* _The problem_: Count how many lines in the data below include "series". Answer with the number only.

Rendered page images
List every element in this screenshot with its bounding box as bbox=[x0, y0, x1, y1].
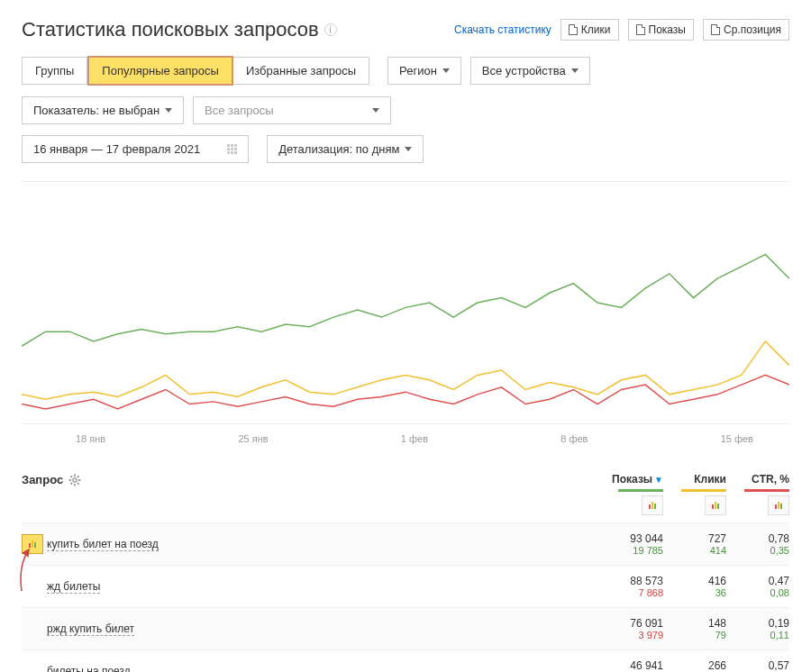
clicks-cell: 727414 bbox=[663, 532, 726, 556]
devices-dropdown[interactable]: Все устройства bbox=[470, 57, 590, 85]
bars-icon bbox=[712, 502, 719, 509]
table-row: купить билет на поезд93 04419 7857274140… bbox=[22, 522, 789, 565]
bars-icon bbox=[775, 502, 782, 509]
document-icon bbox=[569, 24, 578, 35]
ctr-cell: 0,780,35 bbox=[726, 532, 789, 556]
tab-favorite-queries[interactable]: Избранные запросы bbox=[233, 57, 369, 85]
svg-line-7 bbox=[77, 476, 79, 477]
position-export-button[interactable]: Ср.позиция bbox=[703, 19, 789, 41]
tab-groups[interactable]: Группы bbox=[22, 57, 87, 85]
region-dropdown[interactable]: Регион bbox=[387, 57, 461, 85]
indicator-dropdown[interactable]: Показатель: не выбран bbox=[22, 96, 184, 124]
document-icon bbox=[711, 24, 720, 35]
gear-icon[interactable] bbox=[68, 474, 81, 486]
ctr-column-header[interactable]: CTR, % bbox=[726, 473, 789, 515]
shows-export-button[interactable]: Показы bbox=[628, 19, 694, 41]
bars-icon bbox=[29, 540, 36, 548]
date-range-picker[interactable]: 16 января — 17 февраля 2021 bbox=[22, 135, 249, 163]
chevron-down-icon bbox=[442, 68, 450, 73]
queries-select[interactable]: Все запросы bbox=[193, 96, 391, 124]
svg-line-6 bbox=[77, 482, 79, 484]
chevron-down-icon bbox=[571, 68, 579, 73]
chevron-down-icon bbox=[372, 108, 379, 113]
sort-descending-icon: ▼ bbox=[654, 475, 663, 485]
chevron-down-icon bbox=[405, 147, 412, 151]
shows-cell: 93 04419 785 bbox=[600, 532, 663, 556]
chart-toggle-button[interactable] bbox=[768, 495, 789, 515]
shows-cell: 88 5737 868 bbox=[600, 575, 663, 598]
table-row: ржд купить билет76 0913 979148790,190,11 bbox=[22, 607, 789, 649]
series-indicator-red bbox=[744, 489, 789, 492]
ctr-cell: 0,190,11 bbox=[726, 617, 789, 640]
query-link[interactable]: жд билеты bbox=[47, 580, 100, 594]
clicks-export-button[interactable]: Клики bbox=[560, 19, 619, 41]
clicks-cell: 41636 bbox=[663, 575, 726, 598]
row-chart-button[interactable] bbox=[22, 534, 43, 554]
info-icon[interactable]: i bbox=[324, 23, 337, 36]
chart-toggle-button[interactable] bbox=[642, 495, 663, 515]
query-link[interactable]: купить билет на поезд bbox=[47, 538, 159, 551]
table-row: билеты на поезд46 94110 7422661310,570,1… bbox=[22, 649, 789, 672]
shows-column-header[interactable]: Показы▼ bbox=[600, 473, 663, 515]
x-axis: 18 янв25 янв1 фев8 фев15 фев bbox=[22, 433, 789, 444]
document-icon bbox=[636, 24, 645, 35]
detail-dropdown[interactable]: Детализация: по дням bbox=[267, 135, 424, 163]
chart-toggle-button[interactable] bbox=[705, 495, 726, 515]
shows-cell: 46 94110 742 bbox=[600, 659, 663, 672]
clicks-column-header[interactable]: Клики bbox=[663, 473, 726, 515]
ctr-cell: 0,470,08 bbox=[726, 575, 789, 598]
clicks-cell: 14879 bbox=[663, 617, 726, 640]
page-title: Статистика поисковых запросов i bbox=[22, 18, 337, 41]
shows-cell: 76 0913 979 bbox=[600, 617, 663, 640]
table-row: жд билеты88 5737 868416360,470,08 bbox=[22, 565, 789, 607]
series-indicator-yellow bbox=[681, 489, 726, 492]
chevron-down-icon bbox=[165, 108, 172, 113]
svg-line-5 bbox=[71, 476, 73, 477]
bars-icon bbox=[649, 502, 656, 509]
query-link[interactable]: билеты на поезд bbox=[47, 665, 131, 672]
query-column-header[interactable]: Запрос bbox=[22, 473, 63, 486]
svg-point-0 bbox=[73, 477, 77, 481]
series-indicator-green bbox=[618, 489, 663, 492]
download-stats-link[interactable]: Скачать статистику bbox=[454, 23, 551, 36]
calendar-icon bbox=[227, 144, 237, 154]
chart bbox=[22, 181, 789, 424]
clicks-cell: 266131 bbox=[663, 659, 726, 672]
query-link[interactable]: ржд купить билет bbox=[47, 622, 134, 636]
svg-line-8 bbox=[71, 482, 73, 484]
tab-popular-queries[interactable]: Популярные запросы bbox=[87, 56, 233, 86]
ctr-cell: 0,570,19 bbox=[726, 659, 789, 672]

* _Result of this task_: 3